## What you have to do
Read the lines below, and copy any that contain the string "they".

━━━━━━━━

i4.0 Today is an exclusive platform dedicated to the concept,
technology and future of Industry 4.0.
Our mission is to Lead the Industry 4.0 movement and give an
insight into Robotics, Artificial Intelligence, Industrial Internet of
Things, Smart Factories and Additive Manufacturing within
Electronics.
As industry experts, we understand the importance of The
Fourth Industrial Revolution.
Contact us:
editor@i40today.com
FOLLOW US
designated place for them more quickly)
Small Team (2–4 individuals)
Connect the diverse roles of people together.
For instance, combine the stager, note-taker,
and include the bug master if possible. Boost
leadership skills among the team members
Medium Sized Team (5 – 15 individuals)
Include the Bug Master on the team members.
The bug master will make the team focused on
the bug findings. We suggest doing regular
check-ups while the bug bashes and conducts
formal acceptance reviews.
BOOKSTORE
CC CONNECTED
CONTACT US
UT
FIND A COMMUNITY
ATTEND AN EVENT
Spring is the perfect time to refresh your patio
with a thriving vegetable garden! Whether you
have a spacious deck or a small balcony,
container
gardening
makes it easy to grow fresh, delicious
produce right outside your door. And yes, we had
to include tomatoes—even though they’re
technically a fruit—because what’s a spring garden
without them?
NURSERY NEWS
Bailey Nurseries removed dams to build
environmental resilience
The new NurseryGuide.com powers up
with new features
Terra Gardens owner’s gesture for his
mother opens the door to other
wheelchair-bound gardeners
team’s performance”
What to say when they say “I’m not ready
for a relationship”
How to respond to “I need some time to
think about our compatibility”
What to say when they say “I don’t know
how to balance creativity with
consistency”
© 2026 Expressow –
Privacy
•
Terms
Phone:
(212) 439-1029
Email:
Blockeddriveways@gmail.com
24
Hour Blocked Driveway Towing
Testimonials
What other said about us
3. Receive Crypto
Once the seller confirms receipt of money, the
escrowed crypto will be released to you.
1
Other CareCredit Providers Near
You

━━━━━━━━

## Response area
to include tomatoes—even though they’re
What to say when they say “I’m not ready
What to say when they say “I don’t know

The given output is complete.